Piña in Fashion: Fabric Made from Pineapples

Rodarte Pineapple fabricThough summer is still many months away, it’s certainly never too early to be dreaming up designs for next season.

When we think resort wear, we think bright colors, relaxed cuts, and breezy fabrics such as linen and cotton. While these go-to fabrics for summer are nice, wouldn’t it be fun to try something different?

What about piña, a fabric made from pineapple fiber?

Some of our readers may recall a short article we ran on piña awhile ago- back then it was still new. Well, we have since discovered more about it.

Piña has two qualities that make it special: the hand of the fabric and how it is made.

The Hand:

The textile is light and airy. It is similar to linen or hemp in that it is cooling and slightly stiff, although piña is a bit softer.

The fabric has a natural gloss similar to silk, and is better in quality. This gloss protects the fibers and as a result, piña does not require any treatment with toxic chemicals.

And unlike many high-end fabrics, it is easy to wash and care for; no dry cleaning required!

How It’s Made:

The weaving process for piña is intensive, as each step is done mostly by hand.

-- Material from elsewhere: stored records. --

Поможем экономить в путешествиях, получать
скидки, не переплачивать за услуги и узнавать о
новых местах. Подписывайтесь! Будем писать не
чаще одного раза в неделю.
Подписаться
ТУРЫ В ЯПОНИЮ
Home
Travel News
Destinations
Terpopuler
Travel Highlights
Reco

Pineapple leaves are soaked and scraped of the fibers. The fibers are then dried, waxed, and spun into yarn, which is woven into cloth. The yarn is delicate and requires skill and care to work with.

Piña is produced primarily in Aklan, located in the Philippines. Many women from the area are able to support their families through the craft of weaving the fabric, as it is such a specialized skill. Some women are able to have independent businesses, enjoying such success that they are able to take on employees of their own.

How It’s Used In Fashion:

We mentioned Oliver Tolentino as a famed user of piña. And while he is certainly the designer who introduced the fabric to mainstream fashion, others have followed suit, including big names.

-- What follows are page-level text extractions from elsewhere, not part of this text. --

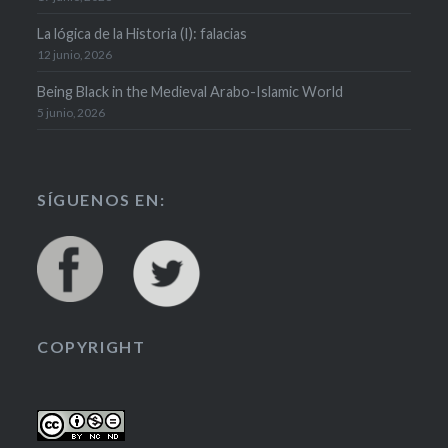
La lógica de la Historia (I): falacias
12 junio, 2026
Being Black in the Medieval Arabo-Islamic World
5 junio, 2026
SÍGUENOS EN:
COPYRIGHT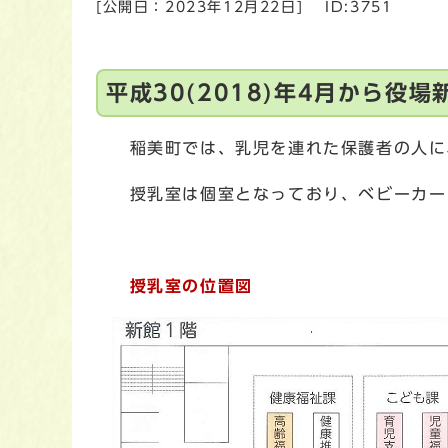
[公開日：
2023年12月22日
]
ID:3751
平成30(2018)年4月から
稲美町では、乳児を連れた保護者の人に
授乳室は個室となっており、ベビーカー
授乳室の位置図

Rodarte for example, designed a cocktail dress made from several eco-friendly fabrics, including piña.

Would you try mixing this luxurious fabric into your next summer collection?


Jessica Bucci

Jessica has been trained in a wide variety of textile and fiber processes, traditional as well as computer-aided, which she uses in both her design and sculptural work. Jessica has also served as a teaching assistant for beginning weavers and drawers.

  1. Amber Jordan

    Anyone know where you can buy Pina Cloth online? I want to include it in my final major project for college. Any suggestions are welcome!